Geneva Conventions for the Political Wars

I have been distressed by the rising tide of politicism: treating those who have different political views as if they weren't fully human. I'll grant that when someone's political views include not treating a class of people (defined by something other than politics) as less than fully human that it is tempting to fight fire with fire. But fighting fire with fire burns the world down. Be better than those who don't accord full dignity to all human beings by not returning indignity in kind!

The two articles shown above point to potential sets of "laws of war" for political battles. Soon-to-be-former-senator-from-Utah Orrin Hatch suggests these laws of political war:

First, we must agree on the need to shield communal spaces from politicization—just as schools, hospitals and places of worship are protected from military strikes in times of armed conflict.

Second, we must work together to resist the politicization of everything. Just as the rules of war prohibit military attacks that inflict undue burdens on civilian life, we should condemn culture-war tactics that cause unnecessary damage to civil society. Denouncing those who politicize things that should not be politicized—even when we agree with their political cause—is the only way to ensure proportionality in the culture wars.

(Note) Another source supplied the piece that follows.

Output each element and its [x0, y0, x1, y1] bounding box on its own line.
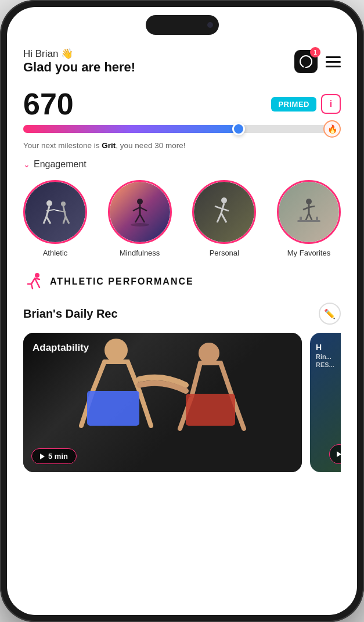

Third, we must discourage harassment of public figures and incursions into their private lives. Just as combatants and POWs are accorded certain rights in wartime, government officials and others who participate in politics deserve privacy and respect, no matter how intense the culture wars become. ...

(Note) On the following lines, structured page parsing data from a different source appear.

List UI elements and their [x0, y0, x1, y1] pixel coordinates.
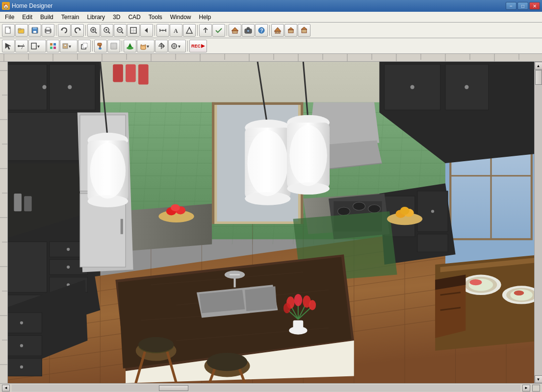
svg-rect-42	[276, 31, 277, 33]
svg-rect-99	[0, 71, 8, 374]
svg-point-230	[138, 337, 174, 352]
svg-marker-222	[245, 286, 277, 311]
hand-tool-button[interactable]: ▾	[137, 40, 155, 52]
menu-item-file[interactable]: File	[1, 12, 18, 22]
scroll-thumb-horizontal[interactable]	[159, 385, 188, 391]
svg-point-256	[247, 130, 288, 196]
minimize-button[interactable]: −	[506, 2, 516, 10]
new-button[interactable]	[2, 24, 15, 37]
separator-5	[227, 25, 227, 36]
zoom-out-button[interactable]	[114, 24, 127, 37]
menu-item-3d[interactable]: 3D	[109, 12, 124, 22]
svg-rect-179	[212, 102, 214, 224]
svg-point-204	[338, 207, 350, 216]
svg-marker-221	[199, 290, 245, 314]
material-tool-button[interactable]	[47, 40, 59, 52]
ruler-left	[0, 62, 8, 383]
scroll-right-button[interactable]: ►	[522, 385, 530, 392]
undo-button[interactable]	[58, 24, 71, 37]
svg-point-269	[400, 207, 410, 215]
separator-1	[56, 25, 56, 36]
svg-point-261	[289, 125, 327, 186]
measure-button[interactable]	[156, 24, 169, 37]
title-bar: 🏠 Home Designer − □ ✕	[0, 0, 542, 12]
scrollbar-right[interactable]: ▲ ▼	[534, 62, 542, 383]
check-button[interactable]	[212, 24, 225, 37]
svg-rect-7	[46, 27, 50, 30]
print-button[interactable]	[42, 24, 54, 37]
menu-item-cad[interactable]: CAD	[124, 12, 144, 22]
svg-rect-76	[4, 54, 538, 62]
arrow-tool-button[interactable]	[155, 40, 168, 52]
maximize-button[interactable]: □	[517, 2, 528, 10]
draw-wall-button[interactable]	[15, 40, 28, 52]
svg-rect-188	[8, 242, 47, 292]
cabinet-button[interactable]: ▾	[60, 40, 77, 52]
kitchen-3d-scene	[8, 62, 534, 383]
svg-rect-168	[50, 64, 95, 110]
svg-rect-8	[46, 31, 50, 33]
scroll-left-button[interactable]: ◄	[2, 385, 10, 392]
paint-tool-button[interactable]	[94, 40, 107, 52]
svg-marker-67	[128, 43, 132, 47]
svg-marker-25	[145, 28, 148, 33]
2d-view-button[interactable]	[271, 24, 284, 37]
landscape-button[interactable]	[124, 40, 136, 52]
select-tool-button[interactable]	[2, 40, 15, 52]
copy-button[interactable]	[78, 40, 91, 52]
separator-t2-3	[187, 41, 188, 51]
svg-rect-57	[53, 47, 56, 49]
scroll-up-button[interactable]: ▲	[535, 62, 542, 70]
svg-rect-43	[278, 31, 279, 33]
open-button[interactable]	[15, 24, 28, 37]
menu-item-build[interactable]: Build	[36, 12, 57, 22]
arrow-up-button[interactable]	[199, 24, 212, 37]
svg-rect-167	[8, 64, 47, 110]
svg-text:A: A	[174, 27, 178, 34]
help-button[interactable]: ?	[255, 24, 268, 37]
svg-point-290	[20, 321, 23, 324]
zoom-in2-button[interactable]	[101, 24, 113, 37]
menu-item-tools[interactable]: Tools	[145, 12, 166, 22]
menu-item-window[interactable]: Window	[166, 12, 195, 22]
3d-view-button[interactable]	[284, 24, 297, 37]
menu-item-library[interactable]: Library	[83, 12, 109, 22]
camera-button[interactable]	[242, 24, 255, 37]
menu-item-terrain[interactable]: Terrain	[57, 12, 83, 22]
svg-rect-288	[8, 336, 42, 356]
menu-item-edit[interactable]: Edit	[18, 12, 36, 22]
svg-marker-46	[301, 27, 307, 29]
app-icon: 🏠	[2, 2, 10, 10]
svg-rect-289	[8, 358, 42, 376]
transform-button[interactable]: ▾	[168, 40, 186, 52]
scroll-track-horizontal[interactable]	[12, 385, 520, 392]
save-button[interactable]	[28, 24, 41, 37]
svg-rect-62	[83, 43, 87, 48]
prev-view-button[interactable]	[140, 24, 153, 37]
scroll-thumb-vertical[interactable]	[535, 70, 542, 85]
scroll-track-vertical[interactable]	[535, 70, 542, 375]
plan-view-button[interactable]	[298, 24, 310, 37]
separator-t2-2	[122, 41, 122, 51]
svg-point-234	[207, 353, 248, 371]
room-tool-button[interactable]: ▾	[28, 40, 46, 52]
svg-marker-48	[5, 43, 11, 49]
menu-item-help[interactable]: Help	[195, 12, 215, 22]
texture-button[interactable]	[107, 40, 120, 52]
text-button[interactable]: A	[170, 24, 182, 37]
close-button[interactable]: ✕	[529, 2, 540, 10]
redo-button[interactable]	[71, 24, 84, 37]
svg-rect-211	[121, 219, 123, 234]
fit-button[interactable]	[127, 24, 140, 37]
rec-button[interactable]: REC	[189, 40, 207, 52]
elevation-button[interactable]	[183, 24, 196, 37]
zoom-in-button[interactable]	[87, 24, 100, 37]
roof-button[interactable]	[229, 24, 241, 37]
scroll-down-button[interactable]: ▼	[535, 375, 542, 383]
svg-line-14	[95, 32, 97, 33]
separator-4	[197, 25, 198, 36]
separator-6	[269, 25, 270, 36]
canvas-area[interactable]	[8, 62, 534, 383]
menu-bar: File Edit Build Terrain Library 3D CAD T…	[0, 12, 542, 23]
svg-marker-33	[232, 27, 238, 31]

Fourth, liberals and conservatives alike should commit themselves to rhetorical disarmament. During the Cold War, the U.S. and Soviet Union signed treaties to reduce the proliferation of nuclear weapons. In a culture war, in which words are weapons, both sides need to ease their inflammatory language.

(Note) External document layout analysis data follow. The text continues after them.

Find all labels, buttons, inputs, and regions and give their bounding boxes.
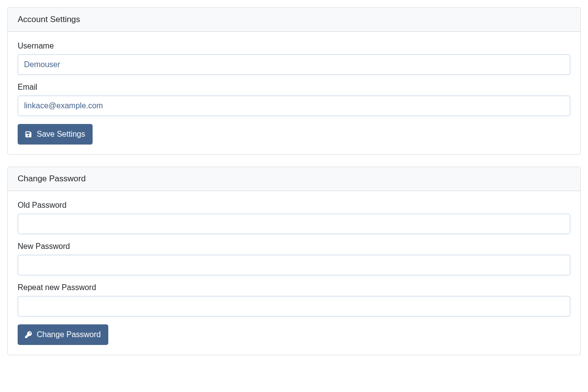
- old-password-input[interactable]: [18, 214, 570, 234]
- old-password-label: Old Password: [18, 201, 570, 210]
- new-password-label: New Password: [18, 242, 570, 251]
- change-password-button-label: Change Password: [37, 329, 101, 341]
- account-settings-header: Account Settings: [8, 8, 580, 32]
- save-icon: [25, 131, 32, 138]
- new-password-group: New Password: [18, 242, 570, 275]
- username-label: Username: [18, 42, 570, 50]
- repeat-password-label: Repeat new Password: [18, 283, 570, 292]
- username-input[interactable]: [18, 54, 570, 75]
- email-input[interactable]: [18, 96, 570, 116]
- change-password-card: Change Password Old Password New Passwor…: [7, 167, 581, 355]
- save-button-label: Save Settings: [37, 128, 85, 140]
- repeat-password-input[interactable]: [18, 296, 570, 317]
- username-group: Username: [18, 42, 570, 75]
- account-settings-body: Username Email Save Settings: [8, 32, 580, 154]
- repeat-password-group: Repeat new Password: [18, 283, 570, 317]
- save-settings-button[interactable]: Save Settings: [18, 124, 93, 145]
- email-group: Email: [18, 83, 570, 116]
- change-password-body: Old Password New Password Repeat new Pas…: [8, 191, 580, 355]
- change-password-header: Change Password: [8, 167, 580, 191]
- new-password-input[interactable]: [18, 255, 570, 275]
- old-password-group: Old Password: [18, 201, 570, 234]
- change-password-button[interactable]: Change Password: [18, 324, 108, 345]
- email-label: Email: [18, 83, 570, 92]
- account-settings-card: Account Settings Username Email Save Set…: [7, 7, 581, 155]
- key-icon: [25, 331, 32, 338]
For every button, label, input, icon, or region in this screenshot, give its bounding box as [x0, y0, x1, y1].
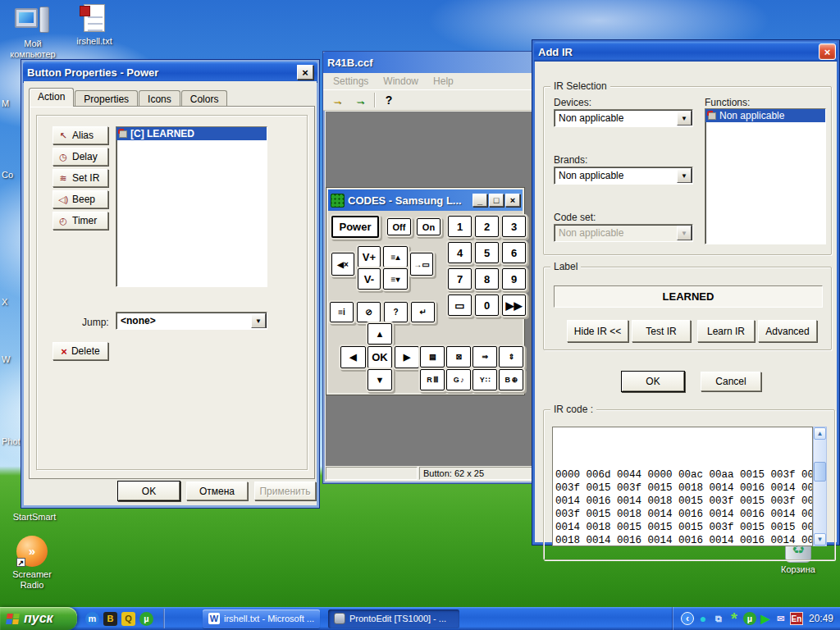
- menu-window[interactable]: Window: [383, 75, 418, 87]
- learn-ir-button[interactable]: Learn IR: [697, 320, 755, 342]
- desktop-icon-startsmart[interactable]: StartSmart: [2, 512, 67, 523]
- close-button[interactable]: ×: [505, 194, 520, 207]
- mail-icon[interactable]: ✉: [774, 612, 788, 625]
- tab-colors[interactable]: Colors: [181, 90, 228, 107]
- codes-titlebar[interactable]: CODES - Samsung L... _ □ ×: [328, 189, 523, 211]
- blank-button[interactable]: ▭: [448, 294, 472, 316]
- channel-list-up-button[interactable]: ≡▴: [383, 246, 408, 267]
- blue-button[interactable]: B ⊕: [499, 369, 523, 390]
- text-reveal-button[interactable]: ⇒: [472, 346, 497, 368]
- label-field[interactable]: LEARNED: [554, 285, 823, 308]
- timer-button[interactable]: ◴ Timer: [52, 212, 108, 230]
- tab-properties[interactable]: Properties: [75, 90, 138, 107]
- yellow-button[interactable]: Y ∷: [472, 369, 497, 390]
- nav-ok-button[interactable]: OK: [368, 346, 392, 368]
- selected-action-row[interactable]: [C] LEARNED: [116, 127, 267, 140]
- qip-icon[interactable]: Q: [121, 612, 135, 626]
- selected-function-row[interactable]: Non applicable: [705, 109, 825, 122]
- prontoedit-titlebar[interactable]: R41B.ccf: [323, 52, 536, 73]
- hide-tray-chevron-icon[interactable]: ‹: [681, 612, 694, 625]
- prech-button[interactable]: ▶▶: [502, 294, 526, 316]
- dialog-titlebar[interactable]: Add IR ×: [534, 42, 838, 62]
- mute-button[interactable]: ◀×: [331, 253, 354, 276]
- nav-down-button[interactable]: ▼: [368, 369, 392, 390]
- ok-button[interactable]: OK: [622, 372, 684, 391]
- delete-button[interactable]: × Delete: [52, 342, 108, 360]
- chevron-down-icon[interactable]: ▼: [251, 313, 266, 328]
- devices-combobox[interactable]: Non applicable ▼: [554, 109, 693, 127]
- subtitle-button[interactable]: ⊠: [446, 346, 471, 368]
- advanced-button[interactable]: Advanced: [758, 320, 817, 342]
- functions-list[interactable]: Non applicable: [705, 108, 826, 244]
- scrollbar[interactable]: ▲ ▼: [813, 427, 827, 546]
- icq-flower-icon[interactable]: *: [728, 612, 741, 625]
- menu-help[interactable]: Help: [433, 75, 454, 87]
- teletext-button[interactable]: ▤: [420, 346, 445, 368]
- info-button[interactable]: ≡i: [330, 302, 354, 322]
- close-button[interactable]: ×: [297, 65, 313, 80]
- desktop-icon-screamer-radio[interactable]: »↗ ScreamerRadio: [0, 536, 64, 591]
- dialog-titlebar[interactable]: Button Properties - Power ×: [23, 62, 317, 83]
- digit-5-button[interactable]: 5: [475, 242, 499, 263]
- digit-6-button[interactable]: 6: [502, 242, 526, 263]
- alias-button[interactable]: ↖ Alias: [52, 126, 108, 144]
- digit-8-button[interactable]: 8: [475, 268, 499, 290]
- nav-up-button[interactable]: ▲: [368, 323, 392, 345]
- digit-2-button[interactable]: 2: [475, 216, 499, 237]
- digit-4-button[interactable]: 4: [448, 242, 472, 263]
- delay-button[interactable]: ◷ Delay: [52, 148, 108, 166]
- hide-ir-button[interactable]: Hide IR <<: [567, 320, 628, 342]
- text-size-button[interactable]: ⇕: [499, 346, 523, 368]
- beep-button[interactable]: ◁) Beep: [52, 190, 108, 208]
- chevron-down-icon[interactable]: ▼: [677, 111, 692, 126]
- help-button[interactable]: ?: [384, 302, 408, 322]
- digit-0-button[interactable]: 0: [475, 294, 499, 316]
- digit-9-button[interactable]: 9: [502, 268, 526, 290]
- desktop-icon-irshell[interactable]: irshell.txt: [67, 4, 121, 47]
- digit-1-button[interactable]: 1: [448, 216, 472, 237]
- action-list[interactable]: [C] LEARNED: [116, 126, 267, 287]
- cancel-button[interactable]: Отмена: [186, 482, 248, 500]
- jump-combobox[interactable]: <none> ▼: [116, 312, 267, 330]
- digit-3-button[interactable]: 3: [502, 216, 526, 237]
- ir-code-textarea[interactable]: 0000 006d 0044 0000 00ac 00aa 0015 003f …: [552, 427, 813, 546]
- player-play-icon[interactable]: ▶: [759, 612, 772, 625]
- language-indicator[interactable]: En: [790, 612, 803, 625]
- thebat-icon[interactable]: B: [103, 612, 117, 626]
- task-button-prontoedit[interactable]: ProntoEdit [TS1000] - ...: [328, 609, 459, 628]
- nav-left-button[interactable]: ◀: [340, 346, 366, 368]
- channel-list-down-button[interactable]: ≡▾: [383, 268, 408, 290]
- maximize-button[interactable]: □: [489, 194, 504, 207]
- input-select-button[interactable]: →▭: [410, 253, 433, 276]
- help-icon[interactable]: ?: [380, 92, 398, 108]
- network-icon[interactable]: ⧉: [712, 612, 725, 625]
- tab-action[interactable]: Action: [29, 88, 74, 107]
- scroll-down-icon[interactable]: ▼: [814, 533, 826, 546]
- clock-button[interactable]: ⊘: [357, 302, 381, 322]
- on-button[interactable]: On: [417, 218, 441, 235]
- status-ball-icon[interactable]: ●: [696, 612, 710, 625]
- return-button[interactable]: ↵: [411, 302, 435, 322]
- scroll-thumb[interactable]: [814, 462, 826, 482]
- download-to-pronto-icon[interactable]: →: [328, 92, 346, 108]
- utorrent-icon[interactable]: µ: [139, 612, 153, 626]
- brands-combobox[interactable]: Non applicable ▼: [554, 167, 693, 185]
- close-button[interactable]: ×: [819, 43, 836, 60]
- nav-right-button[interactable]: ▶: [395, 346, 419, 368]
- utorrent-tray-icon[interactable]: µ: [743, 612, 756, 625]
- set-ir-button[interactable]: ≋ Set IR: [52, 169, 108, 187]
- start-button[interactable]: пуск: [0, 607, 77, 630]
- chevron-down-icon[interactable]: ▼: [677, 168, 692, 183]
- task-button-irshell[interactable]: W irshell.txt - Microsoft ...: [203, 609, 320, 628]
- emulator-icon[interactable]: →: [351, 92, 369, 108]
- test-ir-button[interactable]: Test IR: [632, 320, 691, 342]
- menu-settings[interactable]: Settings: [333, 75, 368, 87]
- power-button[interactable]: Power: [331, 216, 379, 238]
- scroll-up-icon[interactable]: ▲: [814, 427, 826, 440]
- red-button[interactable]: R Ⅲ: [420, 369, 445, 390]
- ok-button[interactable]: OK: [118, 482, 180, 500]
- desktop-icon-my-computer[interactable]: Мой компьютер: [4, 7, 62, 60]
- minimize-button[interactable]: _: [472, 194, 487, 207]
- tab-icons[interactable]: Icons: [139, 90, 180, 107]
- volume-up-button[interactable]: V+: [358, 246, 381, 267]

In relation to these laws of war, Orrin Hatch scolds Donald Trump:

... even as a strong supporter of President Trump, I have repeatedly encouraged him to use Twitter as a tool for good rather than as a cudgel for division. I have likewise discouraged him from calling the press “the enemy of the people.” Even with its flaws, the media is indispensable to our democracy. Insofar as reporters are committed to objective journalism and not political advocacy, they should be treated as noncombatants in the culture wars.

As described in the second article, after a time of troubles, a group of local leaders in Duluth suggested these nine rules for political debate:

  • pay attention

  • listen

  • be inclusive

  • don’t gossip

  • show respect

  • be agreeable

  • apologize

  • give constructive criticism

  • take responsibility

Duluth's rules for political debate are good rules for any argument, not just a political argument. They may be too much to hope for in national political debate, but Duluth has gone a long way towards getting people to abide by these rules in local political debate.

The only way laws of political warfare will ever be respected is if people enforce them on their own side. I hope you will do your part in scolding those who violate the laws of political warfare and in supporting others who take it upon themselves to do the needed scolding.